Well things didn’t quite go to plan, last night my son should have brought my grandson to stay and we were all going to have dinner at the Boathouse. In the end it was just Diana and I who had dinner as my son’s car broke down and they all went home on an AA lorry. The meal in the Boathouse was way beyond expectation, I don’t expect much from 2 for 1 places but we had the carveries and they were first class.
This morning we got a call from my son saying Claire was bringing George over, so while we waited for them we went and filled with water and ordered a new Tipcat from Trade Line Fenders, the old one only lasted 15 years.
Claire and George arrived just before 11 and we set off straight way for Braunston locks, there were 3 boats ahead of us and we teamed up with a Wyvern Hire boat who were spot on, we met boats at every lock and had a good run, stopping at the top for lunch.

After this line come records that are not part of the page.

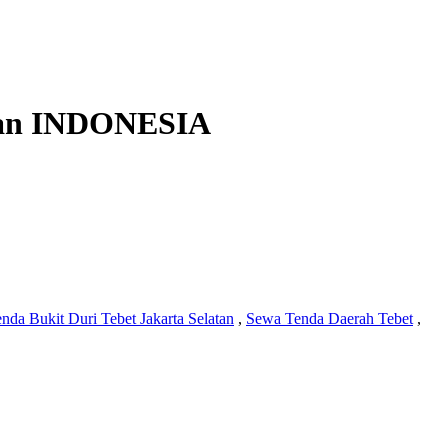
an
INDONESIA
nda Bukit Duri Tebet Jakarta Selatan
,
Sewa Tenda Daerah Tebet
,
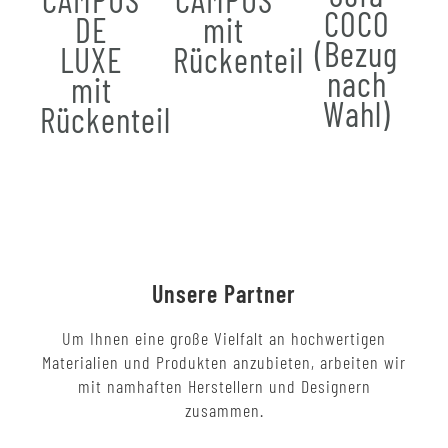
COCO
DE
mit
(Bezug
LUXE
Rückenteil
nach
mit
Wahl)
Rückenteil
Unsere Partner
Um Ihnen eine große Vielfalt an hochwertigen
Materialien und Produkten anzubieten, arbeiten wir
mit namhaften Herstellern und Designern
zusammen.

The repairs to the tow path between the top lock and the tunnel are a 50% success with half dry and half a quagmire. Where they raised the path level using an edge board it has worked well, as expected where they just kept the same level its a failure.
After lunch we set off through the tunnel with a boat coming towards us, it turned out to be a small plastic cruiser with an outboard engine, the first I have ever met in a tunnel. As we approached Norton Junction there is about 100 meters of red safety fencing along the canal edge/tow path.
We arrived at Buckby top lock to find it almost full and no other boats in site, with the aid of the Volocky we were soon down meeting two boats shortly afterwards. When we arrived at the second lock there were two more boats just entering, so time for an ice cream from the little shop. As we locked down a boat arrived behind us, we had passed them moored at the top of the locks, so I waited for them just below the lock, by the time we both reached the next lock again we were meeting boats and this continued all the way to the last one which we had to turn.
The second lock down has taken quite a bash at some time snapping the beam that is there to stop boats getting their fenders on top of the gate. It looks as if someone did mange to get hung up at some time.As we made our way down the flight George was quite taken wit this in one of the offside gardens.
Once clear of the flight we said goodbye to our second lot of locking friends of the day and made our way south finally mooring on the approach to Weedon, I think it was just as well we did as we have had a couple of boats reverse back and moor behind us. Needless to say by the time we moored it was raining steadily.